*What the exercise asks:* Please reproduce, exactly and in full, the lines from the one containing "তাপমাত্রায় গ্যাসকে পচে" to the end of the material below.

*Data:*
====================

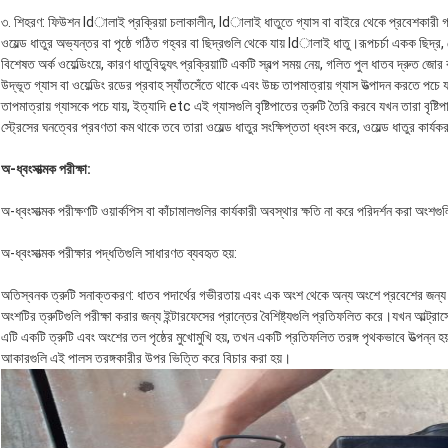
৩. শিহরণ: ফিউশন ldালাই প্রক্রিয়া চলাকালীন, ldালাই ধাতুতে গ্যাস বা বাইরে থেকে প্রবেশকারী
ওয়েল্ড ধাতুর অভ্যন্তর বা পৃষ্ঠে গঠিত গহ্বর বা ছিদ্রগুলি থেকে যায় ldালাই ধাতু।রূপচর্চা একক ছিদ্র,
বিশেষত অর্ক ওয়েল্ডিংয়ে, কারণ ধাতুবিদ্যুৎ প্রক্রিয়াটি একটি স্বল্প সময় নেয়, গলিত পুল ধাতব দ্রুত জোর 
উদ্ভূত গ্যাস বা ওয়েল্ডিং রডের প্রবাহ স্যাঁতসেঁতে থাকে এবং উচ্চ তাপমাত্রায় গ্যাস উত্পাদন করতে পচে 
তাপমাত্রায় গ্যাসকে পচে যায়, ইত্যাদি etc এই গ্যাসগুলি বৃষ্টিপাতের ত্রুটি তৈরি করবে যখন তারা বৃষ্ট
স্ট্রেসের ঘনত্বের প্রবণতা কম থাকে তবে তারা ওয়েল্ড ধাতুর সংক্ষিপ্ততা ধ্বংস করে, ওয়েল্ড ধাতুর ক
অ-ধ্বংসাত্মক পরীক্ষা
:
অ-ধ্বংসাত্মক পরীক্ষণটি ওয়ার্কপিস বা কাঁচামালগুলির কার্যকারী অবস্থার ক্ষতি না করে পরিদর্শন করা অংশ
অ-ধ্বংসাত্মক পরীক্ষার পদ্ধতিগুলি সাধারণত ব্যবহৃত হয়:
অতিস্বনক ত্রুটি সনাক্তকরণ: ধাতব পদার্থের গভীরতায় এবং এক অংশ থেকে অন্য অংশে প্রবেশের জন্য 
অংশটির ত্রুটিগুলি পরীক্ষা করার জন্য ইন্টারফেসের প্রান্তের বৈশিষ্ট্যগুলি প্রতিফলিত করে।যখন আল্ট্র
এটি একটি ত্রুটি এবং অংশের তল পৃষ্ঠের মুখোমুখি হয়, তখন একটি প্রতিফলিত তরঙ্গ পৃথকভাবে উত্পন্ন হ
আকারগুলি এই পালস তরঙ্গকারীর উপর ভিত্তি করে বিচার করা হয়।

====================

*Answer space:*
তাপমাত্রায় গ্যাসকে পচে যায়, ইত্যাদি etc এই গ্যাসগুলি বৃষ্টিপাতের ত্রুটি তৈরি করবে যখন তারা বৃষ্ট
স্ট্রেসের ঘনত্বের প্রবণতা কম থাকে তবে তারা ওয়েল্ড ধাতুর সংক্ষিপ্ততা ধ্বংস করে, ওয়েল্ড ধাতুর ক
অ-ধ্বংসাত্মক পরীক্ষা
:
অ-ধ্বংসাত্মক পরীক্ষণটি ওয়ার্কপিস বা কাঁচামালগুলির কার্যকারী অবস্থার ক্ষতি না করে পরিদর্শন করা অংশ
অ-ধ্বংসাত্মক পরীক্ষার পদ্ধতিগুলি সাধারণত ব্যবহৃত হয়:
অতিস্বনক ত্রুটি সনাক্তকরণ: ধাতব পদার্থের গভীরতায় এবং এক অংশ থেকে অন্য অংশে প্রবেশের জন্য 
অংশটির ত্রুটিগুলি পরীক্ষা করার জন্য ইন্টারফেসের প্রান্তের বৈশিষ্ট্যগুলি প্রতিফলিত করে।যখন আল্ট্র
এটি একটি ত্রুটি এবং অংশের তল পৃষ্ঠের মুখোমুখি হয়, তখন একটি প্রতিফলিত তরঙ্গ পৃথকভাবে উত্পন্ন হ
আকারগুলি এই পালস তরঙ্গকারীর উপর ভিত্তি করে বিচার করা হয়।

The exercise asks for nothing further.